Although the present study focused primarily on molecular events within the oocyte, cumulus cells also play a crucial role in regulating oocyte meiotic resumption. Upon removal of the COC from the inhibitory follicular environment, MAPK activation in cumulus cells leads to disruption of gap junction communications and subsequent decrease of the meiosis-inhibiting molecule cAMP within the oocyte as cumulus cells depends on these channels to maintain intraoocyte cAMP levels (for review, see [4, 36, 37]). It is possible that phosphorylation of MAPK in cumulus cells could occur during CHX treatment of COCs, as reported in mice [38]. Therefore, after CHX arrest, low cAMP levels in the oocyte would facilitate rapid resumption of meiosis. This additional mechanism contributing to meiotic acceleration of CHX-treated oocytes needs to be fully tested, including whether MAPK activation in cumulus cells still occurs in the absence of protein synthesis in large mammals, whether gap junctions are disrupted if it is, and finally, whether intraoocyte cAMP levels decrease during treatment. In addition, there could be various posttranslational modifications in the oocyte and cumulus cells induced upon removal of the COC from the follicle that are independent of protein synthesis.

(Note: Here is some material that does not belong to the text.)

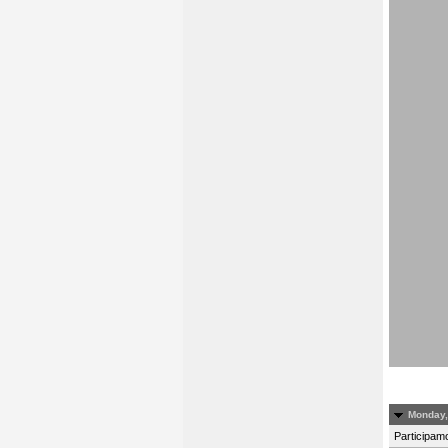
Monday,
Participamo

In addition to accelerated meiotic progression, we found that oocytes released from CHX arrest undergo reduced cumulus expansion and have lower developmental competence, with all three phenotypes being accentuated after longer exposure to CHX. Impaired cumulus expansion has also been observed after release from MPF inhibitors in bovine oocytes [39]. These findings suggest that meiotic arrest induced with pharmacological agents can impair cumulus function. The correlation found between cumulus expansion and subsequent embryo development is consistent with previous results in porcine COCs [40]. Lower development to blastocysts has been consistently observed in bovine oocytes after 24-h arrest with CHX [2021–22]. However, improved development was reported after a 12-h CHX treatment in porcine oocytes [18]. This discrepancy in developmental outcome might be a species-specific response to CHX. Nonetheless, shorter CHX treatments are compatible with development [2021–22] (present study).
In summary, our findings support a model of actin depolymerization-mediated release of CCNB1 stores during CHX arrest, which results in premature accumulation of CCNB1 and leads to meiotic acceleration following release from arrest in mammalian oocytes. Accelerated maturation in released oocytes appears to be caused by early meiotic resumption during CHX arrest. Thus, we suggest that if meiotic inhibitors are to be used to improve oocyte quality, it may be necessary to identify methods that prevent both accelerated meiotic progression and reduced cumulus expansion, which may compromise the developmental capacity of these oocytes.
ACKNOWLEDGMENT
We thank Cornelia de Moor for her guidance in the RL-PAT assay and Susan Liddell for her help with the kinase assays.